> WORK TASK: Extract each line of the data below exactly as written.

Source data
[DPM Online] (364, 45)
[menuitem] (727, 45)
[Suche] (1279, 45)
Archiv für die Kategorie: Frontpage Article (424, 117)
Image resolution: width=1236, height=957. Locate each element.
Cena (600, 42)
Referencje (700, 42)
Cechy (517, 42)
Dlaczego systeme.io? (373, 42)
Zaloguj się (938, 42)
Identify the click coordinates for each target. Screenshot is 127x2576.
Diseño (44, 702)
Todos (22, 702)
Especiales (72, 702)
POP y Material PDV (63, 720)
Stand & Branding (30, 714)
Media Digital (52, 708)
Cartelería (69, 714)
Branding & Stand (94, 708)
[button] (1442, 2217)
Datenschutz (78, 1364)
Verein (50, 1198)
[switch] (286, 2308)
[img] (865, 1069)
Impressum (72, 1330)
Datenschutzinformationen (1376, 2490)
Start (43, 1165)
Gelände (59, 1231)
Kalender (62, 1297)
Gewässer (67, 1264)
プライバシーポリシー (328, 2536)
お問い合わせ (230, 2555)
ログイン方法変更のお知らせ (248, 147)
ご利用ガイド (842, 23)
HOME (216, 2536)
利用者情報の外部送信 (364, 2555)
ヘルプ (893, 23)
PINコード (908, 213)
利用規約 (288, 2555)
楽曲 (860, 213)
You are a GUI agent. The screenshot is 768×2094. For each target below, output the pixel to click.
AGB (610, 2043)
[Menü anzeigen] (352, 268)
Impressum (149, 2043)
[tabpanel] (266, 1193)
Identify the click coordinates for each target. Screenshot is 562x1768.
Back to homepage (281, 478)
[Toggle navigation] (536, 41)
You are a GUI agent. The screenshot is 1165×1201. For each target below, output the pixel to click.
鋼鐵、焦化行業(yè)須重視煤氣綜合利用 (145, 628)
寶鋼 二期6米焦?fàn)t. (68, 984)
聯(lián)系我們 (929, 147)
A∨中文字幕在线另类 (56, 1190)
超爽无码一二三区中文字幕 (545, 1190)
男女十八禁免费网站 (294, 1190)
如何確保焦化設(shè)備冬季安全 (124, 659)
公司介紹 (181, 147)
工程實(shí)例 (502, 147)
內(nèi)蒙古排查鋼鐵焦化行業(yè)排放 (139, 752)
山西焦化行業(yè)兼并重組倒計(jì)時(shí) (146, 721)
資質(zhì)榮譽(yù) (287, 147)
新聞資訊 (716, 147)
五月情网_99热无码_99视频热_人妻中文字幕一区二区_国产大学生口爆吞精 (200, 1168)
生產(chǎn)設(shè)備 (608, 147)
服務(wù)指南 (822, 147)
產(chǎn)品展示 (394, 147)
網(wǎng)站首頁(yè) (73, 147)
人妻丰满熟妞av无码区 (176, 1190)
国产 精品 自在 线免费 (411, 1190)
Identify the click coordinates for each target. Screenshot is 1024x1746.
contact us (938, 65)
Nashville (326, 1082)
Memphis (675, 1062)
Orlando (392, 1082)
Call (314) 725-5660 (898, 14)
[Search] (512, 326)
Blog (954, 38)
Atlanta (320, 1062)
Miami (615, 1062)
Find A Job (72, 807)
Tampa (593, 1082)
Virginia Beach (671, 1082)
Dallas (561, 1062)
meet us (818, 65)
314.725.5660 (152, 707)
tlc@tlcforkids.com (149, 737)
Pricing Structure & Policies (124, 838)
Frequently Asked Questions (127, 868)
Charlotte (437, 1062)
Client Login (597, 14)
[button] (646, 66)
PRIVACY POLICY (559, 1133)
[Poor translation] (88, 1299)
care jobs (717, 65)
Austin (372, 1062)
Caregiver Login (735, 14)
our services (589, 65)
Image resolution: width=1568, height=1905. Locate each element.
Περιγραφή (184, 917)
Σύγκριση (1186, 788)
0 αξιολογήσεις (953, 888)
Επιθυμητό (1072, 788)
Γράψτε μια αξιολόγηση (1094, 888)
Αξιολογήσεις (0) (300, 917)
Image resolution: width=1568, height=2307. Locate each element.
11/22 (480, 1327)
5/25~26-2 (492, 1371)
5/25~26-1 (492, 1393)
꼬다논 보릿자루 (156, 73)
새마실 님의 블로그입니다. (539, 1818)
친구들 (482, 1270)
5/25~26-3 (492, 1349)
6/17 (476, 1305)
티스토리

> ANSWER SPACE:
[DPM Online] (364, 45)
[menuitem] (727, 45)
[Suche] (1279, 45)
Archiv für die Kategorie: Frontpage Article (424, 117)
Image resolution: width=1236, height=957. Locate each element.
Cena (600, 42)
Referencje (700, 42)
Cechy (517, 42)
Dlaczego systeme.io? (373, 42)
Zaloguj się (938, 42)
Identify the click coordinates for each target. Screenshot is 127x2576.
Diseño (44, 702)
Todos (22, 702)
Especiales (72, 702)
POP y Material PDV (63, 720)
Stand & Branding (30, 714)
Media Digital (52, 708)
Cartelería (69, 714)
Branding & Stand (94, 708)
[button] (1442, 2217)
Datenschutz (78, 1364)
Verein (50, 1198)
[switch] (286, 2308)
[img] (865, 1069)
Impressum (72, 1330)
Datenschutzinformationen (1376, 2490)
Start (43, 1165)
Gelände (59, 1231)
Kalender (62, 1297)
Gewässer (67, 1264)
プライバシーポリシー (328, 2536)
お問い合わせ (230, 2555)
ログイン方法変更のお知らせ (248, 147)
ご利用ガイド (842, 23)
HOME (216, 2536)
利用者情報の外部送信 (364, 2555)
ヘルプ (893, 23)
PINコード (908, 213)
利用規約 (288, 2555)
楽曲 (860, 213)
You are a GUI agent. The screenshot is 768×2094. For each target below, output the pixel to click.
AGB (610, 2043)
[Menü anzeigen] (352, 268)
Impressum (149, 2043)
[tabpanel] (266, 1193)
Identify the click coordinates for each target. Screenshot is 562x1768.
Back to homepage (281, 478)
[Toggle navigation] (536, 41)
You are a GUI agent. The screenshot is 1165×1201. For each target below, output the pixel to click.
鋼鐵、焦化行業(yè)須重視煤氣綜合利用 (145, 628)
寶鋼 二期6米焦?fàn)t. (68, 984)
聯(lián)系我們 (929, 147)
A∨中文字幕在线另类 (56, 1190)
超爽无码一二三区中文字幕 (545, 1190)
男女十八禁免费网站 (294, 1190)
如何確保焦化設(shè)備冬季安全 (124, 659)
公司介紹 (181, 147)
工程實(shí)例 (502, 147)
內(nèi)蒙古排查鋼鐵焦化行業(yè)排放 (139, 752)
山西焦化行業(yè)兼并重組倒計(jì)時(shí) (146, 721)
資質(zhì)榮譽(yù) (287, 147)
新聞資訊 (716, 147)
五月情网_99热无码_99视频热_人妻中文字幕一区二区_国产大学生口爆吞精 (200, 1168)
生產(chǎn)設(shè)備 (608, 147)
服務(wù)指南 (822, 147)
產(chǎn)品展示 (394, 147)
網(wǎng)站首頁(yè) (73, 147)
人妻丰满熟妞av无码区 (176, 1190)
国产 精品 自在 线免费 (411, 1190)
Identify the click coordinates for each target. Screenshot is 1024x1746.
contact us (938, 65)
Nashville (326, 1082)
Memphis (675, 1062)
Orlando (392, 1082)
Call (314) 725-5660 (898, 14)
[Search] (512, 326)
Blog (954, 38)
Atlanta (320, 1062)
Miami (615, 1062)
Find A Job (72, 807)
Tampa (593, 1082)
Virginia Beach (671, 1082)
Dallas (561, 1062)
meet us (818, 65)
314.725.5660 (152, 707)
tlc@tlcforkids.com (149, 737)
Pricing Structure & Policies (124, 838)
Frequently Asked Questions (127, 868)
Charlotte (437, 1062)
Client Login (597, 14)
[button] (646, 66)
PRIVACY POLICY (559, 1133)
[Poor translation] (88, 1299)
care jobs (717, 65)
Austin (372, 1062)
Caregiver Login (735, 14)
our services (589, 65)
Image resolution: width=1568, height=1905. Locate each element.
Περιγραφή (184, 917)
Σύγκριση (1186, 788)
0 αξιολογήσεις (953, 888)
Επιθυμητό (1072, 788)
Γράψτε μια αξιολόγηση (1094, 888)
Αξιολογήσεις (0) (300, 917)
Image resolution: width=1568, height=2307. Locate each element.
11/22 (480, 1327)
5/25~26-2 (492, 1371)
5/25~26-1 (492, 1393)
꼬다논 보릿자루 (156, 73)
새마실 님의 블로그입니다. (539, 1818)
친구들 (482, 1270)
5/25~26-3 (492, 1349)
6/17 (476, 1305)
티스토리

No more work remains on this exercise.